* TASK ITEM *
Provide the count of lines below that include the word "nous", without any accompanying remarks.

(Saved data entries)
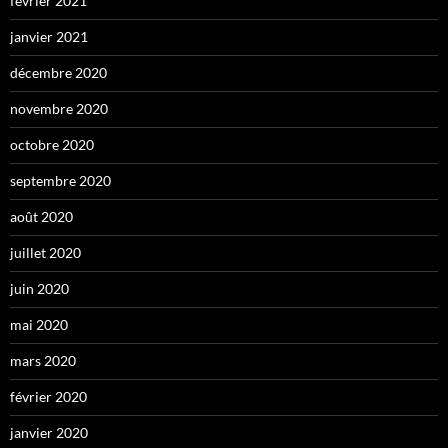
février 2021
janvier 2021
décembre 2020
novembre 2020
octobre 2020
septembre 2020
août 2020
juillet 2020
juin 2020
mai 2020
mars 2020
février 2020
janvier 2020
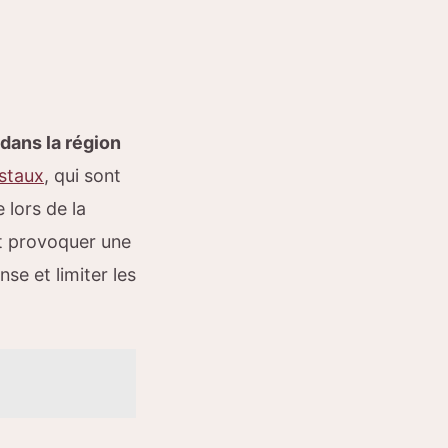
dans la région
staux
, qui sont
 lors de la
nt provoquer une
se et limiter les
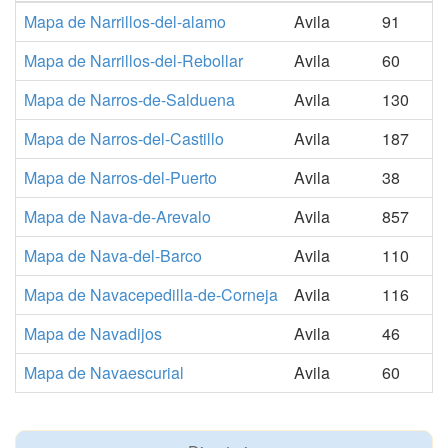
Mapa de Narrillos-del-alamo
Avila
91
Mapa de Narrillos-del-Rebollar
Avila
60
Mapa de Narros-de-Salduena
Avila
130
Mapa de Narros-del-Castillo
Avila
187
Mapa de Narros-del-Puerto
Avila
38
Mapa de Nava-de-Arevalo
Avila
857
Mapa de Nava-del-Barco
Avila
110
Mapa de Navacepedilla-de-Corneja
Avila
116
Mapa de Navadijos
Avila
46
Mapa de Navaescurial
Avila
60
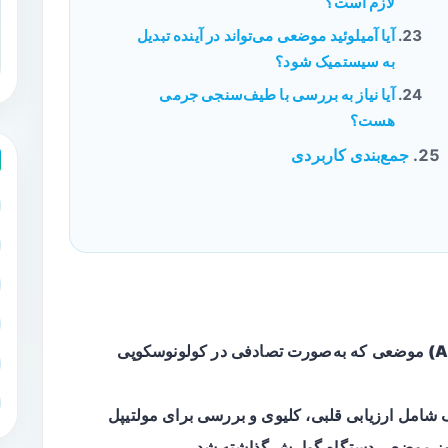
لازم است؟
آیا آمیلوئید موضعی می‌تواند در آینده تبدیل
به سیستمیک شود؟
آیا نیاز به بررسی با طیف‌سنجی جرمی
هست؟
جمع‌بندی کاربردی
که به‌صورت تصادفی در کولونوسکوپی
شامل ارزیابی قلبی، کلیوی و بررسی برای
مولتیپل
دوز موضعی دستگاه گوارش گذاشته شد.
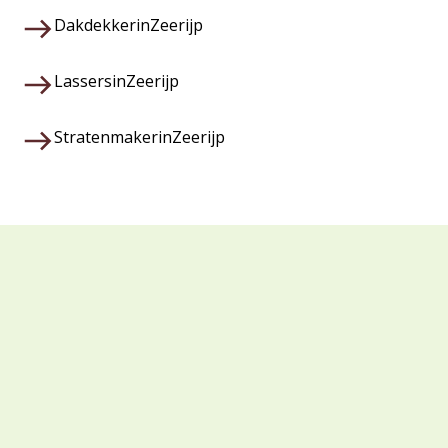
Dakdekker
in
Zeerijp
Lassers
in
Zeerijp
Stratenmaker
in
Zeerijp
Waarom kiezen voor Veza?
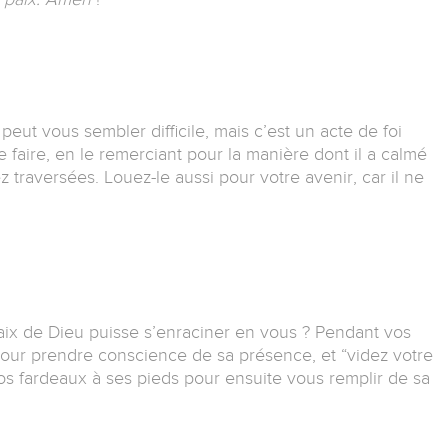
ut vous sembler difficile, mais c’est un acte de foi
 faire, en le remerciant pour la manière dont il a calmé
z traversées.
Louez-le aussi pour votre avenir, car il ne
aix de Dieu puisse s’enraciner en vous ?
Pendant vos
our prendre conscience de sa présence, et “videz votre
 fardeaux à ses pieds pour ensuite vous remplir de sa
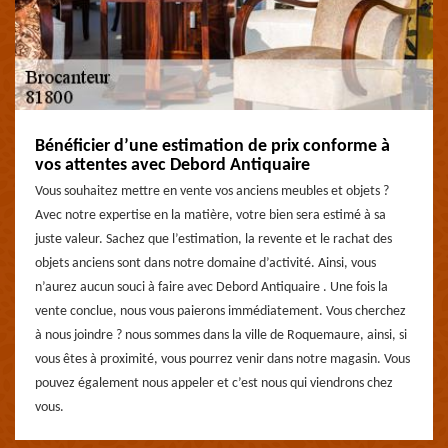
Bénéficier d’une estimation de prix conforme à
vos attentes avec Debord Antiquaire
Vous souhaitez mettre en vente vos anciens meubles et objets ?
Avec notre expertise en la matière, votre bien sera estimé à sa
juste valeur. Sachez que l’estimation, la revente et le rachat des
objets anciens sont dans notre domaine d’activité. Ainsi, vous
n’aurez aucun souci à faire avec Debord Antiquaire . Une fois la
vente conclue, nous vous paierons immédiatement. Vous cherchez
à nous joindre ? nous sommes dans la ville de Roquemaure, ainsi, si
vous êtes à proximité, vous pourrez venir dans notre magasin. Vous
pouvez également nous appeler et c’est nous qui viendrons chez
vous.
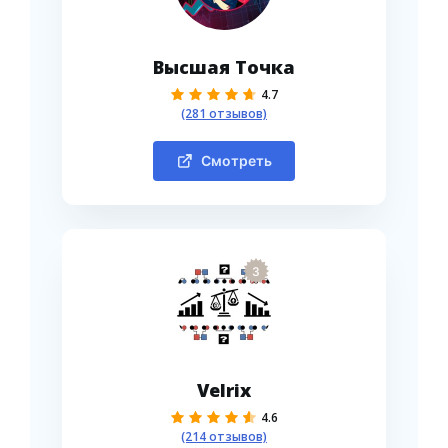
Высшая Точка
4.7
(281 отзывов)
Смотреть
3
Velrix
4.6
(214 отзывов)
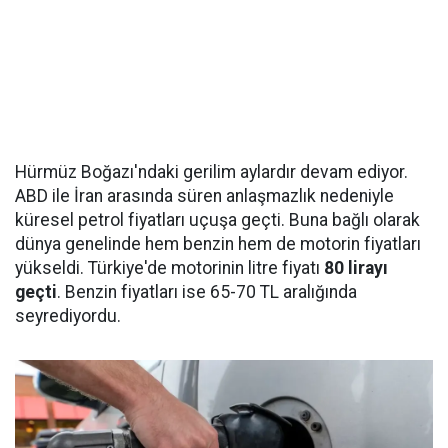
Hürmüz Boğazı'ndaki gerilim aylardır devam ediyor.
ABD ile İran arasında süren anlaşmazlık nedeniyle
küresel petrol fiyatları uçuşa geçti. Buna bağlı olarak
dünya genelinde hem benzin hem de motorin fiyatları
yükseldi. Türkiye'de motorinin litre fiyatı
80 lirayı
geçti
. Benzin fiyatları ise 65-70 TL aralığında
seyrediyordu.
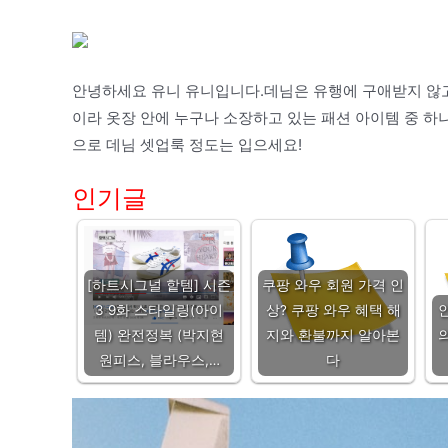
안녕하세요 유니 유니입니다.데님은 유행에 구애받지 않고
이라 옷장 안에 누구나 소장하고 있는 패션 아이템 중 
으로 데님 셋업룩 정도는 입으세요!
인기글
[하트시그널 핱템] 시즌
쿠팡 와우 회원 가격 인
3 9화 스타일링(아이
상? 쿠팡 와우 혜택 해
템) 완전정복 (박지현
지와 환불까지 알아본
원피스, 블라우스,…
다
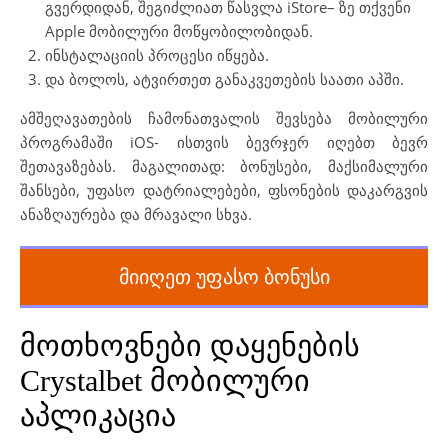
გვერდიდან, შეგიძლიათ წასვლა iStore– ზე თქვენი
Apple მობილური მოწყობილობიდან.
ინსტალაციის პროცესი იწყება.
და ბოლოს, ატვირთეთ განაკვეთების საათი აპში.
ამშეღავათების ჩამონათვალის შევსება მობილური
პროგრამაში iOS- ისთვის ბევრჯერ იღებთ ბევრ
შეთავაზებას. მაგალითად: ბონუსები, მაქსიმალური
შანსები, უფასო დატრიალებები, ფსონების დაკარგვის
ანაზღაურება და მრავალი სხვა.
მიიღეთ უფასო ბონუსი
მოთხოვნები დაყენების
Crystalbet მობილური
აპლიკაცია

* WRITTEN ANSWER *
3